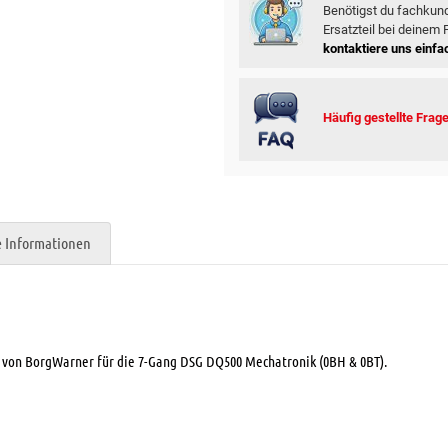
Benötigst du fachkund
Ersatzteil bei deinem
kontaktiere uns einfac
Häufig gestellte Frag
e Informationen
 von BorgWarner für die 7-Gang DSG DQ500 Mechatronik (0BH & 0BT).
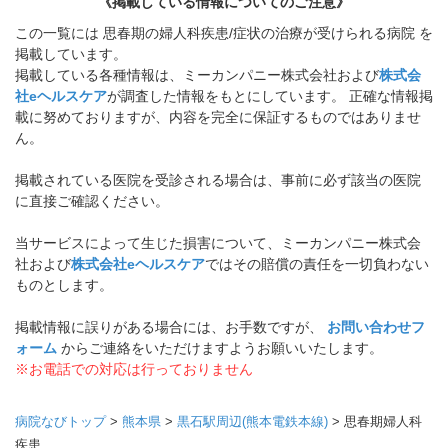
《掲載している情報についてのご注意》
この一覧には 思春期の婦人科疾患/症状の治療が受けられる病院 を
掲載しています。
掲載している各種情報は、ミーカンパニー株式会社および
株式会
社eヘルスケア
が調査した情報をもとにしています。 正確な情報掲
載に努めておりますが、内容を完全に保証するものではありませ
ん。
掲載されている医院を受診される場合は、事前に必ず該当の医院
に直接ご確認ください。
当サービスによって生じた損害について、ミーカンパニー株式会
社および
株式会社eヘルスケア
ではその賠償の責任を一切負わない
ものとします。
掲載情報に誤りがある場合には、お手数ですが、
お問い合わせフ
ォーム
からご連絡をいただけますようお願いいたします。
※お電話での対応は行っておりません
病院なびトップ
>
熊本県
>
黒石駅周辺(熊本電鉄本線)
>
思春期婦人科
疾患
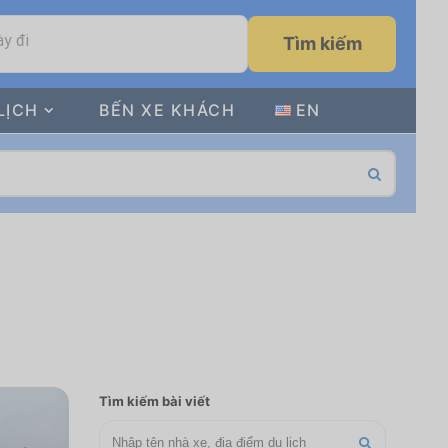
y đi
Tìm kiếm
LỊCH
BẾN XE KHÁCH
EN
Tìm kiếm bài viết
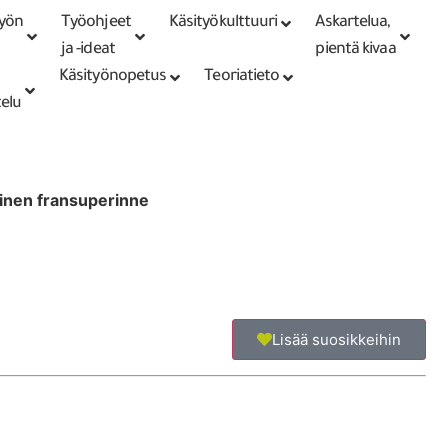
työn
Työohjeet
Käsityökulttuuri
Askartelua,
ja -ideat
pientä kivaa
Käsityönopetus
Teoriatieto
telu
inen fransuperinne
Lisää suosikkeihin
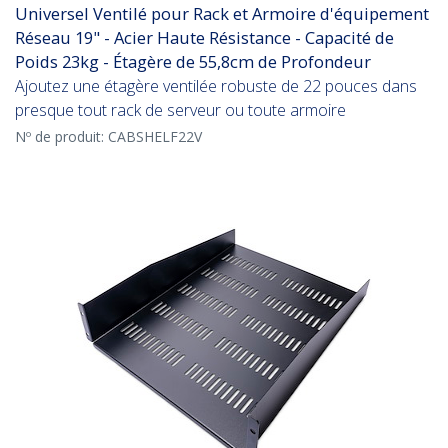
Universel Ventilé pour Rack et Armoire d'équipement
Réseau 19" - Acier Haute Résistance - Capacité de
Poids 23kg - Étagère de 55,8cm de Profondeur
Ajoutez une étagère ventilée robuste de 22 pouces dans
presque tout rack de serveur ou toute armoire
Nº de produit:
CABSHELF22V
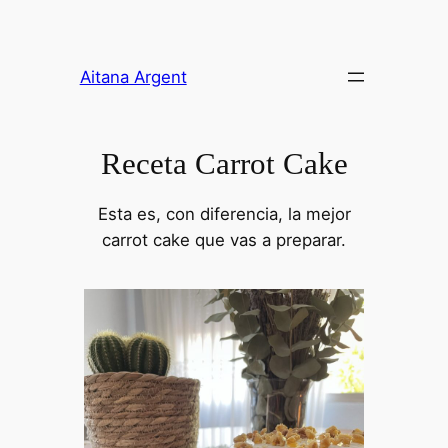
Saltar
al
contenido
Aitana Argent
Receta Carrot Cake
Esta es, con diferencia, la mejor
carrot cake que vas a preparar.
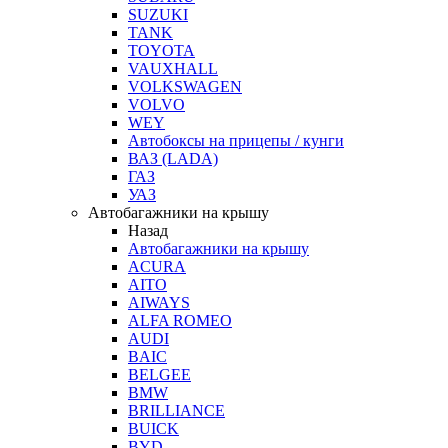
SUZUKI
TANK
TOYOTA
VAUXHALL
VOLKSWAGEN
VOLVO
WEY
Автобоксы на прицепы / кунги
ВАЗ (LADA)
ГАЗ
УАЗ
Автобагажники на крышу
Назад
Автобагажники на крышу
ACURA
AITO
AIWAYS
ALFA ROMEO
AUDI
BAIC
BELGEE
BMW
BRILLIANCE
BUICK
BYD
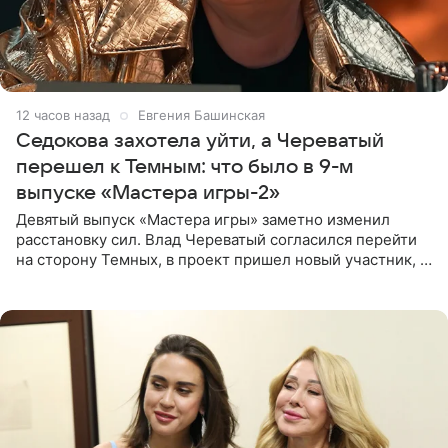
12 часов назад
Евгения Башинская
Седокова захотела уйти, а Череватый
перешел к Темным: что было в 9-м
выпуске «Мастера игры-2»
Девятый выпуск «Мастера игры» заметно изменил
расстановку сил. Влад Череватый согласился перейти
на сторону Темных, в проект пришел новый участник, а
Курбан Омаров и Анна Седокова оказались под таким
давлением.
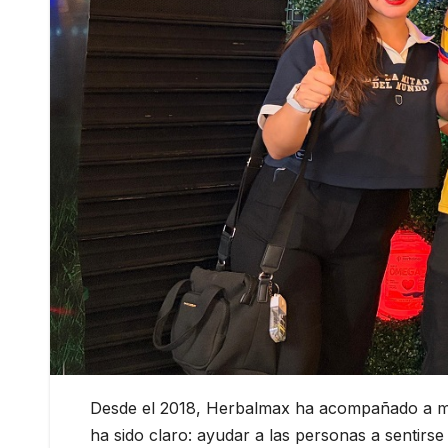
Desde el 2018, Herbalmax ha acompañado a mil
ha sido claro: ayudar a las personas a sentirse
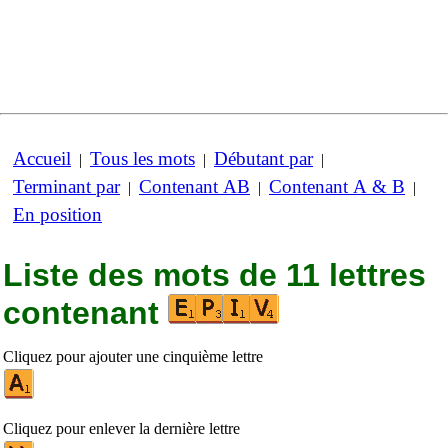
Accueil
Tous les mots
Débutant par
|
|
|
Terminant par
Contenant AB
Contenant A & B
|
|
|
En position
Liste des mots de 11 lettres
contenant
Cliquez pour ajouter une cinquième lettre
Cliquez pour enlever la dernière lettre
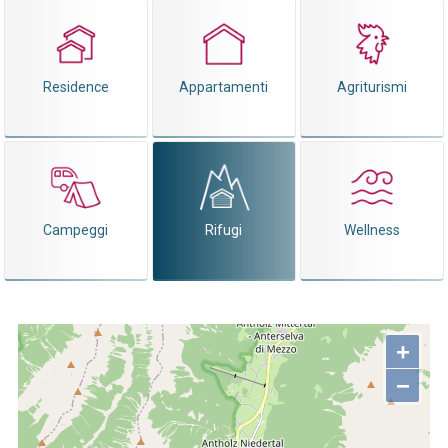
Residence
Appartamenti
Agriturismi
Campeggi
Rifugi
Wellness
+
−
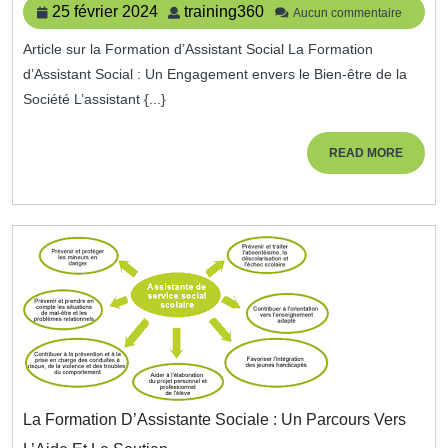
Social
25
training360
25 février 2024
training360
Aucun commentaire
:
février
Vers
Article sur la Formation d’Assistant Social La Formation
2024
Un
d’Assistant Social : Un Engagement envers le Bien-être de la
Engagement
Solidaire
Société L’assistant {...}
Et
Bienveillant
READ
READ MORE
MORE
La Formation D’Assistante Sociale : Un Parcours Vers
La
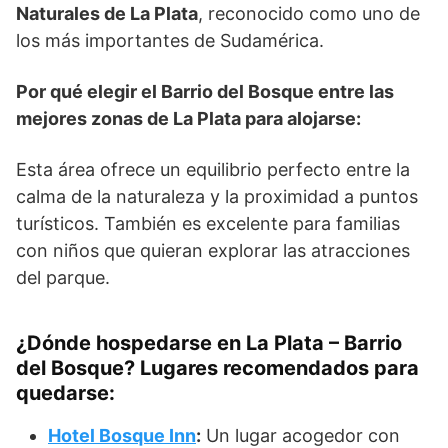
Naturales de La Plata
, reconocido como uno de
los más importantes de Sudamérica.
Por qué elegir el Barrio del Bosque entre las
mejores zonas de La Plata para alojarse:
Esta área ofrece un equilibrio perfecto entre la
calma de la naturaleza y la proximidad a puntos
turísticos. También es excelente para familias
con niños que quieran explorar las atracciones
del parque.
¿Dónde hospedarse en La Plata – Barrio
del Bosque? Lugares recomendados para
quedarse:
Hotel Bosque Inn
:
Un lugar acogedor con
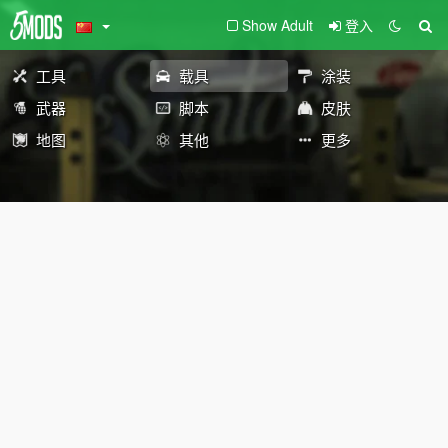
Show Adult
登入
工具
载具
涂装
武器
脚本
皮肤
地图
其他
更多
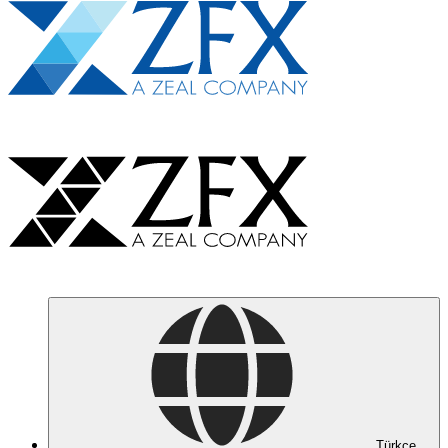
Türkçe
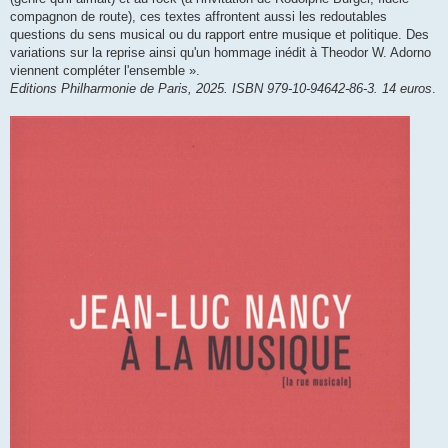
compagnon de route), ces textes affrontent aussi les redoutables
questions du sens musical ou du rapport entre musique et politique. Des
variations sur la reprise ainsi qu'un hommage inédit à Theodor W. Adorno
viennent compléter l'ensemble ».
Editions Philharmonie de Paris, 2025. ISBN 979-10-94642-86-3. 14 euros
.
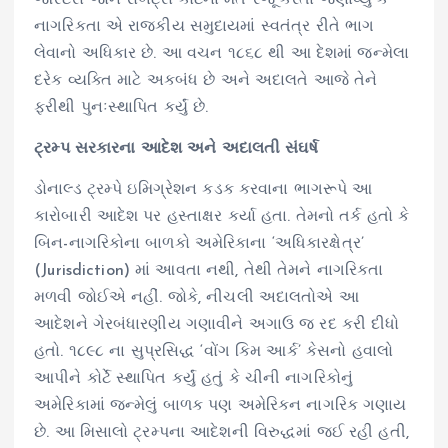
નાગરિકતા એ રાજકીય સમુદાયમાં સ્વતંત્ર રીતે ભાગ
લેવાનો અધિકાર છે. આ વચન ૧૮૬૮ થી આ દેશમાં જન્મેલા
દરેક વ્યક્તિ માટે અકબંધ છે અને અદાલતે આજે તેને
ફરીથી પુનઃસ્થાપિત કર્યું છે.
ટ્રમ્પ સરકારના આદેશ અને અદાલતી સંઘર્ષ
ડોનાલ્ડ ટ્રમ્પે ઇમિગ્રેશન કડક કરવાના ભાગરૂપે આ
કારોબારી આદેશ પર હસ્તાક્ષર કર્યા હતા. તેમનો તર્ક હતો કે
બિન-નાગરિકોના બાળકો અમેરિકાના ‘અધિકારક્ષેત્ર’
(Jurisdiction) માં આવતા નથી, તેથી તેમને નાગરિકતા
મળવી જોઈએ નહીં. જોકે, નીચલી અદાલતોએ આ
આદેશને ગેરબંધારણીય ગણાવીને અગાઉ જ રદ કરી દીધો
હતો. ૧૮૯૮ ના સુપ્રસિદ્ધ ‘વોંગ કિમ આર્ક’ કેસનો હવાલો
આપીને કોર્ટે સ્થાપિત કર્યું હતું કે ચીની નાગરિકોનું
અમેરિકામાં જન્મેલું બાળક પણ અમેરિકન નાગરિક ગણાય
છે. આ મિસાલો ટ્રમ્પના આદેશની વિરુદ્ધમાં જઈ રહી હતી,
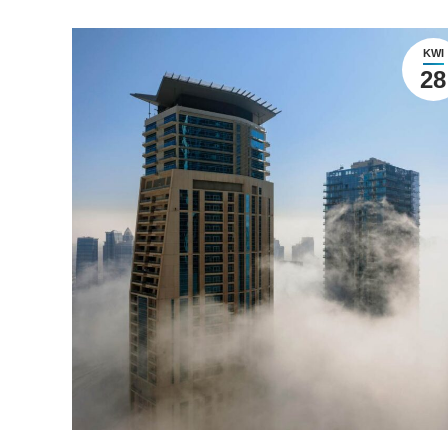
KWI
28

## Directions for this task
All lines of the records above with the word "Череватый" in them are to be copied.

## Worked solution
Седокова захотела уйти, а Череватый
расстановку сил. Влад Череватый согласился перейти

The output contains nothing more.